Living under that zero-sum worldview, most people end up feeling like outsiders. In 2023, the nonprofit Architects of Diversity conducted a fairly representative survey of Malaysians with a sample size of 3,238 on the state of discrimination. Not only did they find that “the majority of Malaysians (64%) reported having experienced some form of discrimination in the past 12 months,” but they also discovered that “among major religious groups – Muslims, Christians, Buddhists and Hindus – each felt that members of their own groups experienced the most amount of discrimination.” The findings gained traction and appeared on the headlines of dozens of media outlets in Malay, Chinese, Tamil, and English.

(The most outsider religious group may, in fact, be the animists: most respondents “were unaware about discrimination relating to animists (beliefs of many indigenous groups), with 44% opting to respond with ‘don’t know.’ ”)

The outsider/insider dichotomy diminishes everyone. To immediately be a Malay Muslim in Malaysia, to use Zikri Rahman’s phrasing from the issue’s opening essay, comes with its own set of challenges. You cannot legally leave the religion as a Malay Muslim; the Federal Court ruled it impossible. In activist spaces, Fahmi Reza sometimes deliberately speaks English instead of Malay to fuck with people’s assumptions about him as a Malay Malaysian.

Trying to work around the dichotomy that governs not only one’s mainstream society but also the activist scene combating it, one might just arrive at an unexpected niche. Fahmi Reza’s most impressive accomplishment to me was not his satirical art, but rather his earnest initiative as a teacher. Parlaying his notoriety and design skills into a platform for nonpartisan political education called Kelas Demokrasi (Democracy Class), Fahmi Reza gave quick, digestible lessons about the country’s multi-level democratic system to youth and first time voters on TikTok and Instagram. University students began inviting him to give in-person classes, and all eight or so universities proceeded to ban or remove him from campus. He gave the classes anyway on the sidewalk or on livestream, hitting engagement numbers that would put any civil society campaigner to shame, or awe. And when TikTok cut his livestream and banned his account, he kept going. He has since trained a couple of youth cohorts who can run their own Democracy Class. (“It’s not branded,” he added during a presentation, “they don’t have to use my illustrations.”)

Looking up Fahmi Reza while writing this essay, I learned that he had been arrested again in December 2024 for insulting an incoming governor in the state of Sabah with another caricature. Fahmi Reza continues to do Fahmi Reza’s thing, and Malaysia continues to do Malaysia’s thing.

“Outsider is a good place to be,” a teacher told me long ago, when I was eighteen or nineteen. It sounded true to me then, but it occurs to me now that I didn’t truly understand it, because I proceeded to spend much of my twenties looking for belonging through activist collectives, mistaking fellow feeling outside the mainstream society for the ultimate good of outsiderhood. It’s like wanting your coworkers to be your best friends, I now realize to my chagrin. During the writing of this essay, I suddenly remembered the remark by Ms. O’Donnell from Existentialism class.
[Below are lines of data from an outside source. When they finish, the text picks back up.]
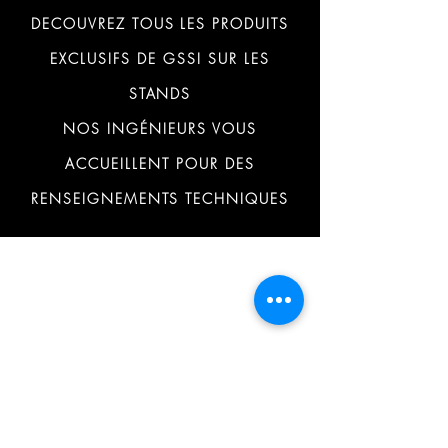
DECOUVREZ TOUS LES PRODUITS
EXCLUSIFS DE GSSI SUR LES
STANDS
NOS INGÉNIEURS VOUS
ACCUEILLENT POUR DES
RENSEIGNEMENTS TECHNIQUES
I don’t remember what prompted her to say that to me; it’s possible I shared with her that I felt like an outsider at our prep school. (I didn’t realize she felt that way, too; looking her up, I learned that she had left and filed a lawsuit against the school for gender discrimination and retaliation for her advocacy on behalf of female students.)

Ms. O’Donnell said outsider is a good place—not thing—to be. Thinking of outsider as a place means it is not one’s given or acquired social identity, but a vantage point outside it that one ends up finding and finding uses for. Today, aged thirty-three, I actually feel my teacher’s remark to be true in my bones. I also have external evidence in the outsiders to the outsider/insider dichotomy whose good work I have internalized through translating and editing this issue of Sanam Ratsadon. Outsider is a good place to be.